Contrary to popular belief, these drinks are not dehydrating
Even better, they can be a positive in the hydration world, as long as you aren’t having other negative side effects of too many caffeinated drinks
Sugary or alcoholic drinks DON’T count
As tasty as they are, an old fashioned isn’t boosting your hydration stats
Get Enough Fiber
Eating enough fiber can help with a lot of things. A list of what I think are the most important:
Maintaining weight, living longer, and pooping better
I’ll be honest, living longer without pooping better doesn't really sound like living, does it?
Move your ass
Don’t over complicate this part. If you live a largely sedentary life (think, driving to work to sit at your desk, driving home to sit on your couch), making even small improvements to your overall movement can have a huge impact on your health. Rather than get overwhelmed thinking you need to start your marathon training, focus on small ways you can sneak in more movement in your daily life.
light(er) movement (walking, biking, gardening, etc.)

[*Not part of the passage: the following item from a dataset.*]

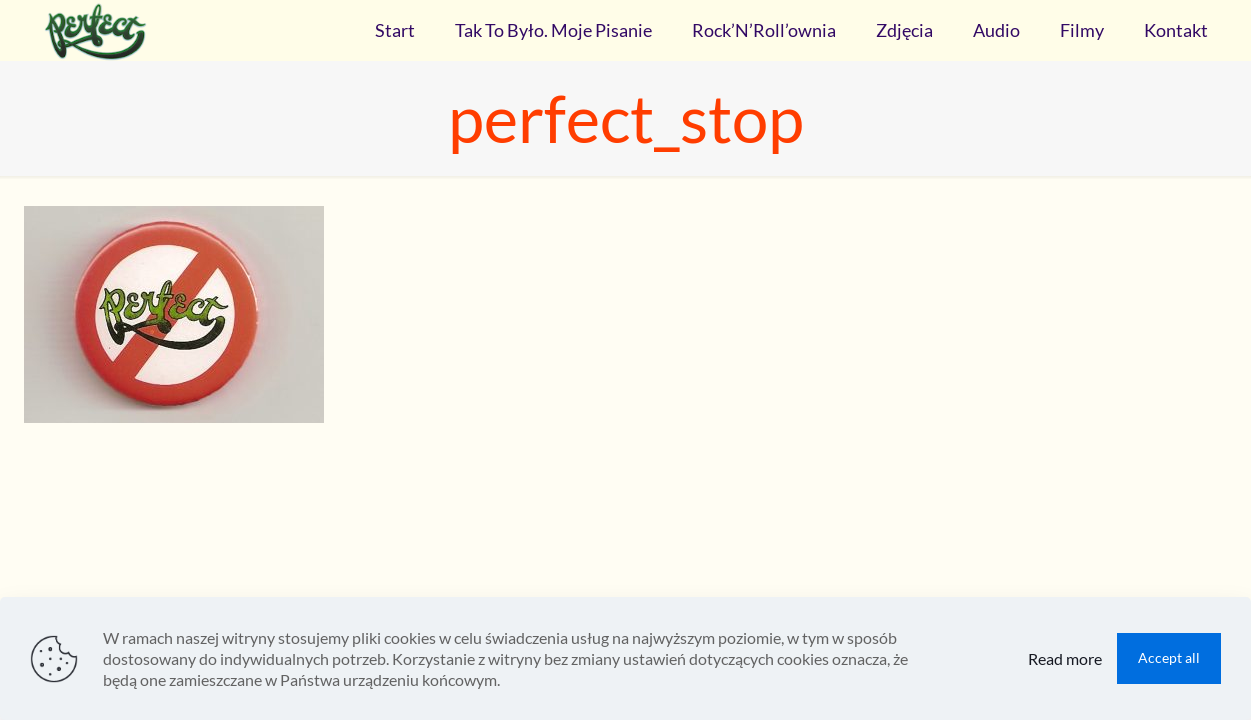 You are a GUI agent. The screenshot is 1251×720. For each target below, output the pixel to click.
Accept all (1169, 657)
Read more (1065, 658)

Strength training AND Cardio
The online fitness world loves to argue back and forth about which is more important for you. Easy answer here: BOTH. Strength training gets you (duh) stronger, but has also been shown to help:
Develop strong bones.
Manage your weight.
Enhance your quality of life.
Manage chronic conditions.
Sharpen your thinking skills.
If you want to be able to move better now, and you would like to be able to get off the toilet by yourself when you’re 85, do strength training.
Now, if strength training is your ability to move your body, cardio is how you do it efficiently. Check out this sequence.
Blood pumped throughout your body brings the resources your body needs to work
Your heart pumps the blood
Cardio exercises the heart muscle
Crazy right? Who knew? Well, these guys, these guys, and… ok so lots of people know that. But, it’s not just that! Getting that blood pumping also has been shown to improve: Mental capacity, sex function, joint health, and a lot more!
Soooo, What do I do now?
I’m so glad you asked. Next step… START. It doesn't matter which one. It doesn't matter how. It doesn't even really matter if it’s perfectly correct. You will learn and grow more by starting and taking action than you will by planning out each detail before you do anything. Take one step at a time, be consistent, and don’t give up. It won’t be easy, but it will DEFINITELY be worth it.